● **Requirement**:
Extract only the lines from the start of the entries below to the line with "กองประกวดมิสยู", inclusive; omit every picture.

● **Extracted data**:

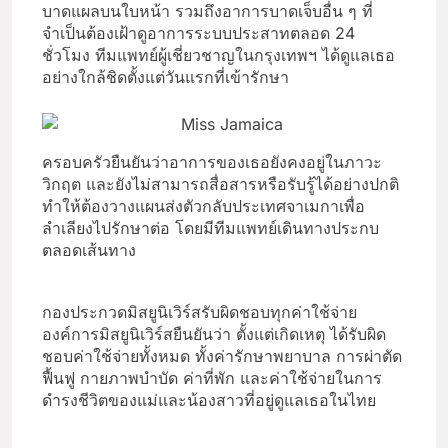
บาดแผลบนใบหน้า รวมถึงอาการบาดเจ็บอื่น ๆ ที่
จำเป็นต้องเฝ้าดูอาการระบบประสาทตลอด 24
ชั่วโมง ทีมแพทย์ผู้เชี่ยวชาญในกรุงเทพฯ ได้ดูแลเธอ
อย่างใกล้ชิดตั้งแต่วันแรกที่เข้ารักษา
ครอบครัวยืนยันว่าอาการของเธอยังคงอยู่ในภาวะ
วิกฤต และยังไม่สามารถสื่อสารหรือรับรู้ได้อย่างปกติ
ทำให้ต้องวางแผนส่งตัวกลับประเทศจาเมกาเพื่อ
ลำเลียงไปรักษาต่อ โดยมีทีมแพทย์เดินทางประกบ
ตลอดเส้นทาง
กองประกวดมิสยูนิเวิร์สรับผิดชอบทุกค่าใช้จ่าย
องค์การมิสยูนิเวิร์สยืนยันว่า ตั้งแต่เกิดเหตุ ได้รับผิด
ชอบค่าใช้จ่ายทั้งหมด ทั้งค่ารักษาพยาบาล การผ่าตัด
ฟื้นฟู กายภาพบำบัด ค่าที่พัก และค่าใช้จ่ายในการ
ดำรงชีวิตของแม่และน้องสาวที่อยู่ดูแลเธอในไทย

● **Response box**:
บาดแผลบนใบหน้า รวมถึงอาการบาดเจ็บอื่น ๆ ที่
จำเป็นต้องเฝ้าดูอาการระบบประสาทตลอด 24
ชั่วโมง ทีมแพทย์ผู้เชี่ยวชาญในกรุงเทพฯ ได้ดูแลเธอ
อย่างใกล้ชิดตั้งแต่วันแรกที่เข้ารักษา
ครอบครัวยืนยันว่าอาการของเธอยังคงอยู่ในภาวะ
วิกฤต และยังไม่สามารถสื่อสารหรือรับรู้ได้อย่างปกติ
ทำให้ต้องวางแผนส่งตัวกลับประเทศจาเมกาเพื่อ
ลำเลียงไปรักษาต่อ โดยมีทีมแพทย์เดินทางประกบ
ตลอดเส้นทาง
กองประกวดมิสยูนิเวิร์สรับผิดชอบทุกค่าใช้จ่าย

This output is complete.